# Assignment
Show, from the entries below, every line in which "devons" appears.
Segment Start: Extracted records
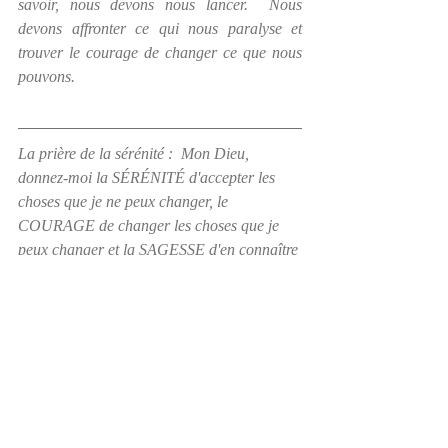
savoir, nous devons nous lancer.  Nous 
devons affronter ce qui nous paralyse et 
trouver le courage de changer ce que nous 
pouvons.
La prière de la sérénité :  Mon Dieu, 
donnez-moi la SÉRÉNITÉ d'accepter les 
choses que je ne peux changer, le 
COURAGE de changer les choses que je 
peux changer et la SAGESSE d'en connaître 
la différence.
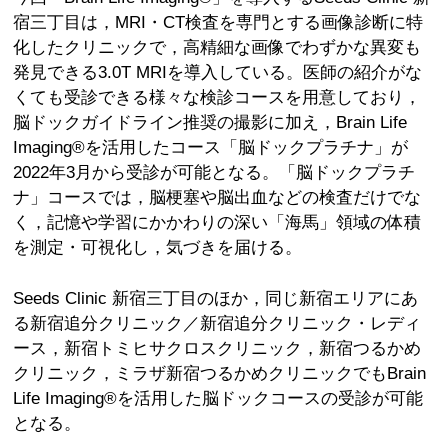
宿三丁目は，MRI・CT検査を専門とする画像診断に特
化したクリニックで，高精細な画像でわずかな異変も
発見できる3.0T MRIを導入している。医師の紹介がな
くても受診できる様々な検診コースを用意しており，
脳ドックガイドライン推奨の撮影に加え，Brain Life
Imaging®を活用したコース「脳ドックプラチナ」が
2022年3月から受診が可能となる。「脳ドックプラチ
ナ」コースでは，脳梗塞や脳出血などの検査だけでな
く，記憶や学習にかかわりの深い「海馬」領域の体積
を測定・可視化し，気づきを届ける。
Seeds Clinic 新宿三丁目のほか，同じ新宿エリアにあ
る新宿追分クリニック／新宿追分クリニック・レディ
ース，新宿トミヒサクロスクリニック，新宿つるかめ
クリニック，ミラザ新宿つるかめクリニックでもBrain
Life Imaging®を活用した脳ドックコースの受診が可能
となる。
Segment End: Extracted records
# Response
savoir, nous devons nous lancer.  Nous 
devons affronter ce qui nous paralyse et 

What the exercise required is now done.